Load MNIST dataset via a Dataset object:

In [3]:
dataset = data.Dataset(batch_size=128)

Extracting ./train-images-idx3-ubyte.gz
Extracting ./train-labels-idx1-ubyte.gz
Extracting ./t10k-images-idx3-ubyte.gz
Extracting ./t10k-labels-idx1-ubyte.gz
55000


Training parameters:

In [4]:
learning_rate=0.001
num_steps = 5000
batch_size = 128

Model parameters:

In [5]:
temperature = 5.0
dropout = 0.75

## Main Model Training

- ### Teacher Model

Output directory for model checkpoint:

In [6]:
checkpoint_dir="teachercpt"

Model definition:

In [7]:
teacher_model = model.BigModel(num_steps=num_steps, 
                               batch_size=batch_size,
                               learning_rate=learning_rate,
                               temperature=temperature,
                               dropoutprob=dropout,
                               checkpoint_dir=checkpoint_dir,
                               model_type="teacher");

Training:

At each step, the validation accuracy is computed and, if maximal, a model checkpoint is created. This is, in a way, analogous to **early stopping**.

In [8]:
teacher_model.start_session()
teacher_model.train(dataset)

Starting Training
Model Checkpointed to teachercpt\bigmodel.ckpt 
Step 1, Validation Loss= 54235.1562, Validation Accuracy= 0.108
Model Checkpointed to teachercpt\bigmodel.ckpt 
Step 100, Validation Loss= 2075.0391, Validation Accuracy= 0.869
Model Checkpointed to teachercpt\bigmodel.ckpt 
Step 200, Validation Loss= 1210.1136, Validation Accuracy= 0.918
Model Checkpointed to teachercpt\bigmodel.ckpt 
Step 300, Validation Loss= 810.2395, Validation Accuracy= 0.936
Model Checkpointed to teachercpt\bigmodel.ckpt 
Step 400, Validation Loss= 638.9126, Validation Accuracy= 0.945
Model Checkpointed to teachercpt\bigmodel.ckpt 
Step 500, Validation Loss= 551.1878, Validation Accuracy= 0.949
Model Checkpointed to teachercpt\bigmodel.ckpt 
Step 600, Validation Loss= 447.9606, Validation Accuracy= 0.952
Model Checkpointed to teachercpt\bigmodel.ckpt 
Step 700, Validation Loss= 359.3526, Validation Accuracy= 0.956
Model Checkpointed to teachercpt\bigmodel.ckpt 
Step 800, Validation Loss= 354.0197,

Test the **teacher model** (compute its accuracy againts the testing dataset) on the best model based on the validation set, this is, the *checkpointed model*. 

In [9]:
# Load the best model from created checkpoint
teacher_model.load_model_from_file(checkpoint_dir)
# Test the model against the testing set
teacher_model.run_inference(dataset)

Reading model parameters from teachercpt\bigmodel.ckpt
Testing Accuracy: 0.977455


In [10]:
# Close current tf session
teacher_model.close_session()

- ### Simple Student Model
Simple, as in, trained with the same data and parameters as the teacher model. 
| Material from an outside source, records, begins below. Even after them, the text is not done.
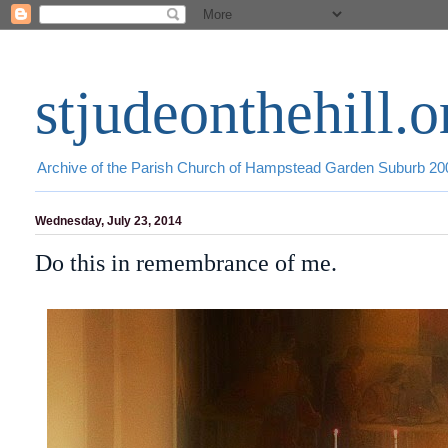
stjudeonthehill.o
Archive of the Parish Church of Hampstead Garden Suburb 2
Wednesday, July 23, 2014
Do this in remembrance of me.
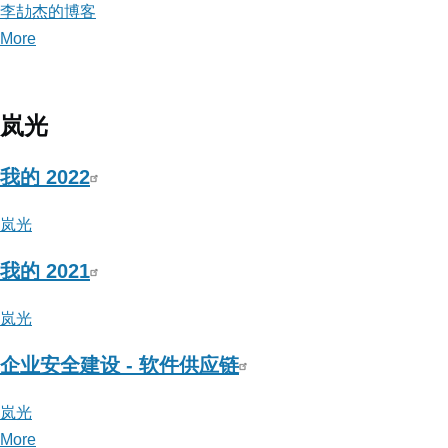
李劼杰的博客
More
posts
about
李
劼
岚光
杰
的
我的 2022
博
岚光
客
我的 2021
岚光
企业安全建设 - 软件供应链
岚光
More
posts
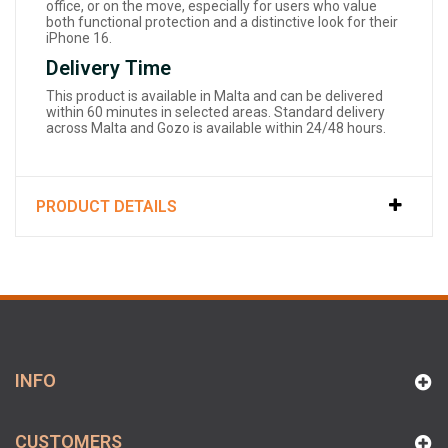
office, or on the move, especially for users who value
both functional protection and a distinctive look for their
iPhone 16.
Delivery Time
This product is available in Malta and can be delivered
within 60 minutes in selected areas. Standard delivery
across Malta and Gozo is available within 24/48 hours.
PRODUCT DETAILS
INFO
CUSTOMERS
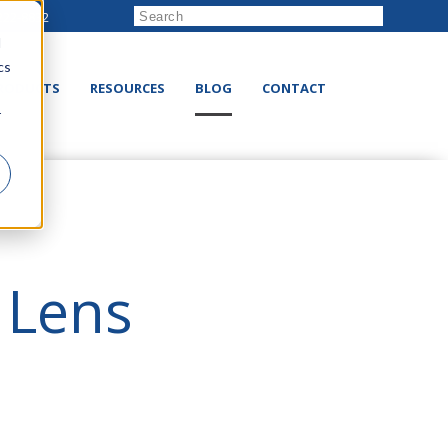
222-8832
d
cs
RODUCTS
RESOURCES
BLOG
CONTACT
r
 Lens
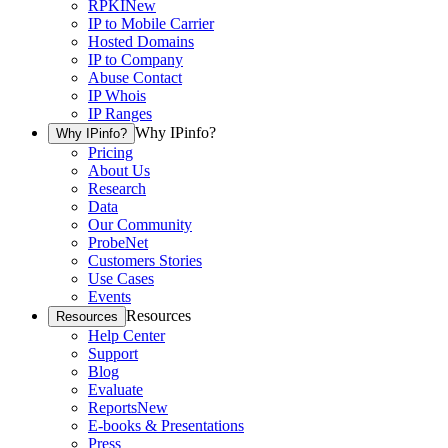
RPKI
New
IP to Mobile Carrier
Hosted Domains
IP to Company
Abuse Contact
IP Whois
IP Ranges
Why IPinfo?
Why IPinfo?
Pricing
About Us
Research
Data
Our Community
ProbeNet
Customers Stories
Use Cases
Events
Resources
Resources
Help Center
Support
Blog
Evaluate
Reports
New
E-books & Presentations
Press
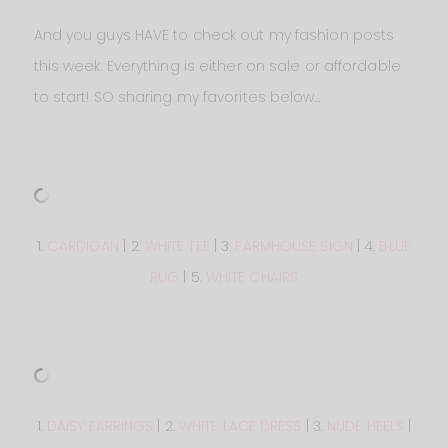
And you guys HAVE to check out my fashion posts
this week. Everything is either on sale or affordable
to start! SO sharing my favorites below…
1.
CARDIGAN
| 2.
WHITE TEE
| 3.
FARMHOUSE SIGN
| 4.
BLUE
RUG
| 5.
WHITE CHAIRS
1.
DAISY EARRINGS
| 2.
WHITE LACE DRESS
| 3.
NUDE HEELS
|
Output directory for model checkpoint:

In [11]:
checkpoint_dir="sstudentcpt"

Model definition:

In [12]:
student_model = model.SmallModel(num_steps=num_steps, 
                                 batch_size=batch_size,
                                 learning_rate=learning_rate,
                                 temperature=temperature,
                                 dropoutprob=dropout,
                                 checkpoint_dir=checkpoint_dir,
                                 model_type="student");

Training:

At each step, the validation accuracy is computed and, if maximal, a model checkpoint is created. This is, in a way, analogous to **early stopping**.

In [13]:
student_model.start_session()
student_model.train(dataset)

Starting Training
Model Checkpointed to sstudentcpt\smallmodel 
Step 1, Validation Loss= 15.6250, Validation Accuracy= 0.117
Model Checkpointed to sstudentcpt\smallmodel 
Step 100, Validation Loss= 8.6834, Validation Accuracy= 0.161
Model Checkpointed to sstudentcpt\smallmodel 
Step 200, Validation Loss= 5.7821, Validation Accuracy= 0.277
Model Checkpointed to sstudentcpt\smallmodel 
Step 300, Validation Loss= 4.1909, Validation Accuracy= 0.395
Model Checkpointed to sstudentcpt\smallmodel 
Step 400, Validation Loss= 3.1995, Validation Accuracy= 0.488
Model Checkpointed to sstudentcpt\smallmodel 
Step 500, Validation Loss= 2.5701, Validation Accuracy= 0.557
Model Checkpointed to sstudentcpt\smallmodel 
Step 600, Validation Loss= 2.1426, Validation Accuracy= 0.607
Model Checkpointed to sstudentcpt\smallmodel 
Step 700, Validation Loss= 1.8318, Validation Accuracy= 0.648
Model Checkpointed to sstudentcpt\smallmodel 
Step 800, Validation Loss= 1.6146, Validation Accuracy= 0.685
Model Check

Test the **student model** (compute its accuracy againts the testing dataset) on the best model based on the validation set, this is, the *checkpointed model*. 

In [16]:
# Load the best model from created checkpoint
student_model.load_model_from_file(checkpoint_dir)
# Test the model against the testing set
student_model.run_inference(dataset)

Reading model parameters from sstudentcpt\smallmodel
Testing Accuracy: 0.886801


In [17]:
# Close current tf session
student_model.close_session()

- ### Distilled Student Model
Training data consists of the **logits** from the Teacher Model predictions of the standard training set.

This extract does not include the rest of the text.